Neil Williamson, “Queen of Clouds”, pbk, 296 pp., £12.99, signed edition £35, NewCon Press, 2021.
Queen of Clouds begins in woodland, where an apprentice named Billy aids an old man named Kim, a woodworker who shapes different types of wood into humanoid shapes called ‘sylvans’. Once mature, they become mobile and sentient, working for their makers, communicating telepathically with Billy, and merging eventually into the groves of the surrounding forest. In the distance is a city called Karpentine, and a visitor from there arrives with a summons for Kim to supply a sylvan for inspection by the Guild of Constructors in the city. The letter is described as ‘compelling’, though Kim burns it at once. Billy must take the newly finished sylvan, speak to nobody, take no-one’s money and come straight back.
We all know what happens with instructions like that in Jack and the Beanstalk; the fairground scenes, and the ease with which Billy is robbed, are very familiar. But this isn’t Fairyland, or the version of England, frozen in time before the Black Death, which has become so familiar since publication of Game of Thrones. This society has motorcars, though they’re individually built and mostly for show; they have flying machines, though they’re dirigibles and can carry just two people. They have typewriters, paper and print, more so than they might wish, as witness the compulsive effect of Kim’s letter. They have newspapers, as bad as our tabloids but with the ability to make you believe what they print. On that level, the whole book can be seen as an allegory of the power of the printed word. Those powerful guilds are competing to gain possession of the sylvan, though their interest is less in his sentience than in discovering what powers ink made from his ashes might have – and they get their wish when he’s struck by lightning, apparently purposive, though the Weathermakers Guild deny all knowledge.
This is a world which has renounced thinking machines, which had all but sidelined humanity before the Law of Man reasserted human primacy. But those weren’t the computers of Dune’s Butlerian Jihad, nor the sentient Drones which are banned and destroyed in parts of Iain M. Banks’s Culture. When these machines were smashed, the Motes of which they were composed were released to permeate the world, and sentience reappears where they are concentrated. Hence the emergence of the sylvans, and the new appearance of consciousness in the clouds, at first infantile and petulant, but becoming hostile and destructive as it matures – and hence its resentment of the sylvans and eventual attack on humanity, first on the outskirts and then in the city itself. Thrown into prison on the pretext that sylvans violate the Law of Man, Billy discovers that worse things are happening there (think Soylent Green with ink instead of food), but before he falls victim he’s paroled by the Weathermakers, who are interested in the sylvans without realising their true significance.

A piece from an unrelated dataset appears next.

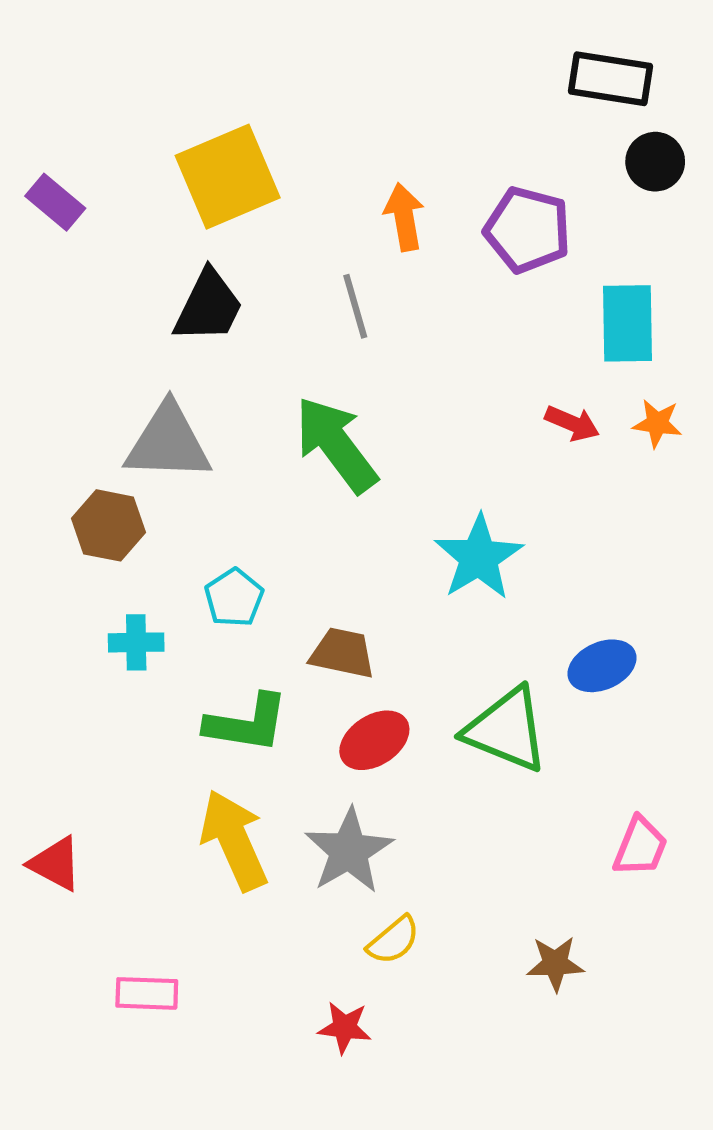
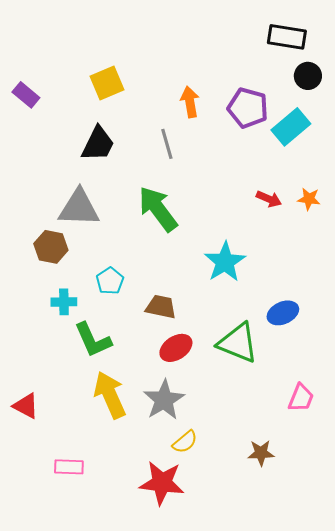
yellow square: (228, 177) -> (107, 83), size x0.7
cyan rectangle: (628, 323) -> (291, 127), moved, turned 51
green L-shape: (247, 723) -> (93, 340), moved, turned 57
red star: (345, 1027) -> (162, 483), size x1.8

He discovers what’s really happening to the weather with the help of Paraphernalia Loess, a pilot and heiress of the Weathermakers. Driven by a desire to help the poor and disadvantaged, she is perhaps too good for this world, and certainly too good for Billy, who estranges her in his clumsiness and inexperience, despite her efforts to raise him to her level. She is destined to marry the son of one or other of the Great Trades, and despite the fling that she has with Billy early on, you just know that he’s not going to get the girl in the end. As they make their ways around the crumbling tiers of the city, meeting an astonishing array of self-centred weirdos worthy of Gormenghast, the conflict between the sylvans and the clouds becomes ever fiercer, and the city succumbs to fire and finally flood like the ending of Barbarella, except that the destruction comes from above rather than below. With Billy, I kept thinking of the brave but clueless English twit who loses Sarah Miles to the American barnstormer in Those Magnificent Men in Their Flying Machines. Billy doesn’t have the sophistication of the twit or the charisma of the barnstormer, and when Para flies off with a bomb to save the city, like the hero of the 1968 film Panic in the City, instead of flying herself and him to safety as in Barbarella, he is powerless to intervene.

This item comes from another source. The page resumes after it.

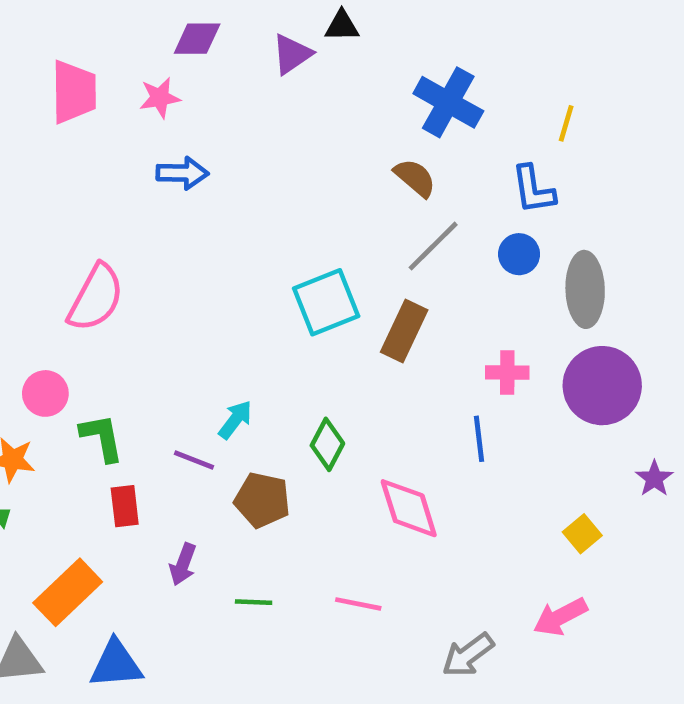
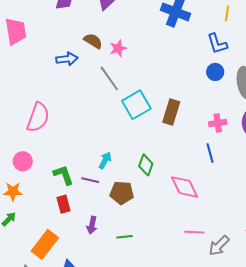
pink star: (160, 98) -> (118, 48), moved
brown semicircle: (415, 178) -> (93, 41), moved
gray line: (433, 246) -> (109, 78), moved, turned -72
green L-shape: (102, 438) -> (63, 175), moved
pink line: (358, 604) -> (194, 232), moved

The most enduring image in the book is of the printed or inked communications which can’t be ignored or disobeyed – with echoes of Hal Duncan’s Vellum and Ink, though the metaphors are differently used. I’ve mentioned the power of the press, with the papers printing whatever slanders they choose, and automatically believed. For another instance, the inmates of the prison are made to read the rules several times on the way in, and by the time they get inside, they’re content to be there, despite the fate that awaits them. The true moral of the story is caveat lector – which has nothing to do with cannibalism, but is best translated, ‘Don’t believe all that you read’.